Object Name String Values

The string name assigned to each object_type argument that can be present in the database contexts file are:

object_type	Text Name
SELABEL_DB_DATABASE	db_database
SELABEL_DB_SCHEMA	db_schema
SELABEL_DB_VIEW	db_view
SELABEL_DB_LANGUAGE	db_language
SELABEL_DB_TABLE	db_table
SELABEL_DB_COLUMN	db_column
SELABEL_DB_TUPLE	db_tuple
SELABEL_DB_PROCEDURE	db_procedure
SELABEL_DB_SEQUENCE	db_sequence
SELABEL_DB_BLOB	db_blob
SELABEL_DB_EXCEPTION	db_exception
SELABEL_DB_DATATYPE	db_datatype

FILE FORMAT

Each line within the database contexts file is as follows:

object_type object_name context

Where:

object_type

This is the string representation of the object type shown in the Object Name String Values section.

object_name

The key used to obtain the context based on the object_type.

The entry can contain '*' for wildcard matching or '?' for substitution.

Note that if the '*' is used, then be aware that the order of entries in the file is important. The '*' on its own is used to ensure a default fallback context is assigned and should be the last entry in the object_type block.

context

The security context that will be applied to the object.

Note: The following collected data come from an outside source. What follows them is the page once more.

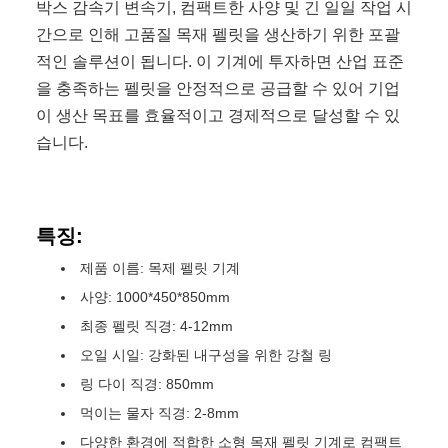
박스 감속기 변속기, 컴팩트한 사양 및 긴 일일 작업 시
간으로 인해 고품질 목재 펠릿을 생산하기 위한 포괄
적인 솔루션이 됩니다. 이 기계에 투자하면 산업 표준
을 충족하는 펠릿을 안정적으로 공급할 수 있어 기업
이 생산 목표를 효율적이고 경제적으로 달성할 수 있
습니다.
특징:
제품 이름: 목제 펠릿 기계
사양: 1000*450*850mm
최종 펠릿 직경: 4-12mm
오일 시일: 강화된 내구성을 위한 강철 링
링 다이 직경: 850mm
먹이는 물자 직경: 2-8mm
다양한 환경에 적합한 소형 목재 펠릿 기계로 컴팩트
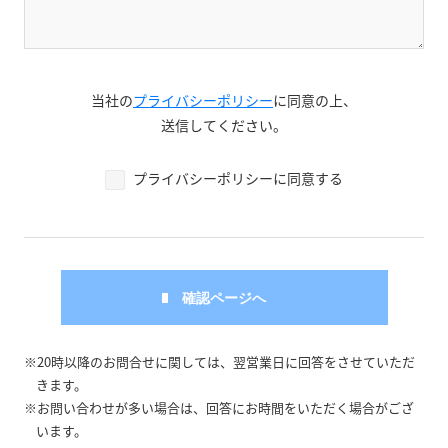
当社の
プライバシーポリシー
に同意の上、
送信してください。
プライバシーポリシーに同意する
※20時以降のお問合せに関しては、翌営業日に回答をさせていただ
きます。
※お問い合わせが多い場合は、回答にお時間をいただく場合がござ
います。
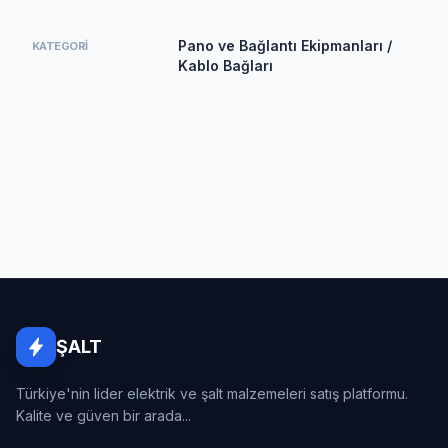
Pano ve Bağlantı Ekipmanları /
KATEGORI
Kablo Bağları
ŞALT
Türkiye'nin lider elektrik ve şalt malzemeleri satış platformu.
Kalite ve güven bir arada...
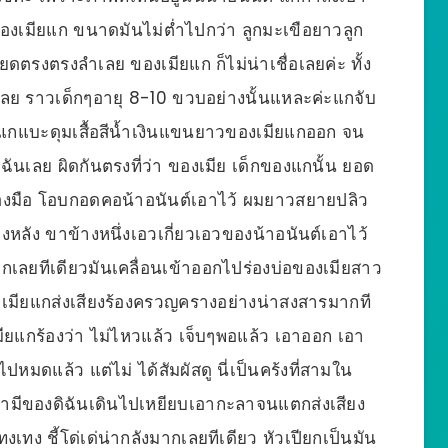
องเมียแก ขนาดมันไม่ต่ำไปกว่า ลูกมะเขือยาวลูก
ดตรงตรงลำเลย ของเมียแก ก็ไม่น่าเชื่อเลยค่ะ ทั้ง
เลย ราวเด็กๆอายุ 8-10 ขวบอย่างนั้นแหละค่ะแกจับ
้วแกแบะดุมเสื้อสีน้ำเงินแขนยาวของเมียแกออก จน
ันเลย ผิดกันตรงที่ว่า ของเมีย เด็กของแกนั้น ยอด
สองมือ โอบกอดคอน้าอนันต์เอาไว้ ผมยาวสยายปลิว
ลัง ขาข้างหนึ่งเอวเกี่ยวเอวของน้าอนันต์เอาไว้
เลยทีเดียวมันเคลื่อนเข้าออกไปร่องบ่อของเมียสาว
ด เมียแกส่งเสียงร้องครวญครางอย่างน่าสงสารมากที
ยแกร้องว่า ไม่ไหวแล้ว เจ็บๆพอแล้ว เอาออก เอา
ไปหมดแล้ว แต่ไม่ ได้สัมผัสดู นี่เป็นคร้งที่สามใน
น สามีของดิฉันเดินไปเหยียบเอากะลาจนแตกส่งเสียง
เทง ชี้โด่เด่น่ากลังมากเลยทีเดียว หัวเปียกเป็นมัน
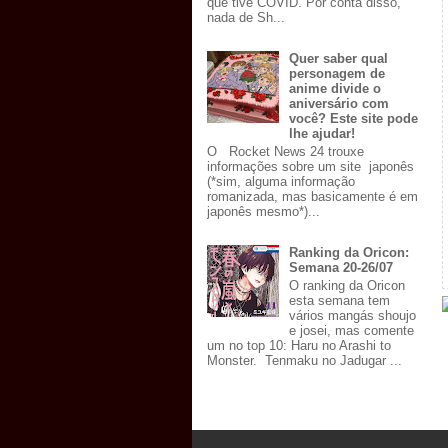
que tive COVID. Por conta disso,
nada de Sh...
Quer saber qual
personagem de
anime divide o
aniversário com
você? Este site pode
lhe ajudar!
O Rocket News 24 trouxe
informações sobre um site japonês
(*sim, alguma informação
romanizada, mas basicamente é em
japonês mesmo*)...
Ranking da Oricon:
Semana 20-26/07
O ranking da Oricon
esta semana tem
vários mangás shoujo
e josei, mas comente
um no top 10: Haru no Arashi to
Monster. Tenmaku no Jadugar ...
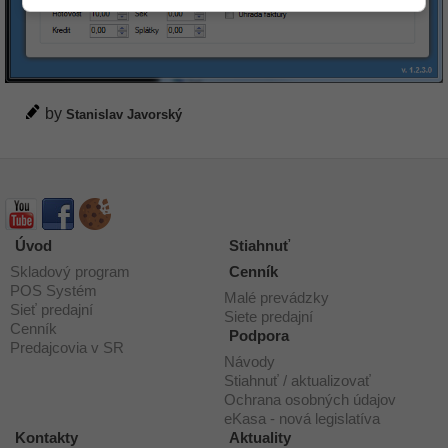
by
Stanislav Javorský
Úvod
Stiahnuť
Skladový program
Cenník
POS Systém
Malé prevádzky
Sieť predajní
Siete predajní
Cenník
Podpora
Predajcovia v SR
Návody
Stiahnuť / aktualizovať
Ochrana osobných údajov
eKasa - nová legislatíva
Kontakty
Aktuality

The following example is for SE-PostgreSQL:

# ./contexts/sepgsql_contexts file
# object_type object_name context
db_database my_database system_u:object_r:sepgsql_db_t:s0
db_database * system_u:object_r:sepgsql_db_t:s0
db_schema *.* system_u:object_r:sepgsql_schema_t:s0
db_tuple row_low system_u:object_r:sepgsql_table_t:s0
db_tuple row_high system_u:object_r:sepgsql_table_t:s0:c1023
db_tuple *.*.* system_u:object_r:sepgsql_table_t:s0

NOTES

1.: A suitable database contexts file needs to be written for the target RDBMS and the SELABEL_OPT_PATH option must be used in selabel_open(3) to load it.
2.: The hierarchy of the namespace for database objects depends on the RDBMS, however the selabel* interfaces do not have any specific support for a namespace hierarchy.
SE-PostgreSQL has a namespace hierarchy where a database is the top level object with the schema being the next level. Under the schema object there can be other types of objects such as tables and procedures. This hierarchy is supported as follows:

If a security context is required for "my_table" table in the "public" schema within the "postgres" database, then the selabel_lookup(3) parameters for object_type would be SELABEL_DB_TABLE and the object_name would be "postgres.public.my_table", the security context (if available), would be returned in context.

3.: If contexts are to be validated, then the global option SELABEL_OPT_VALIDATE must be set before calling selabel_open(3). If this is not set, then it is possible for an invalid context to be returned.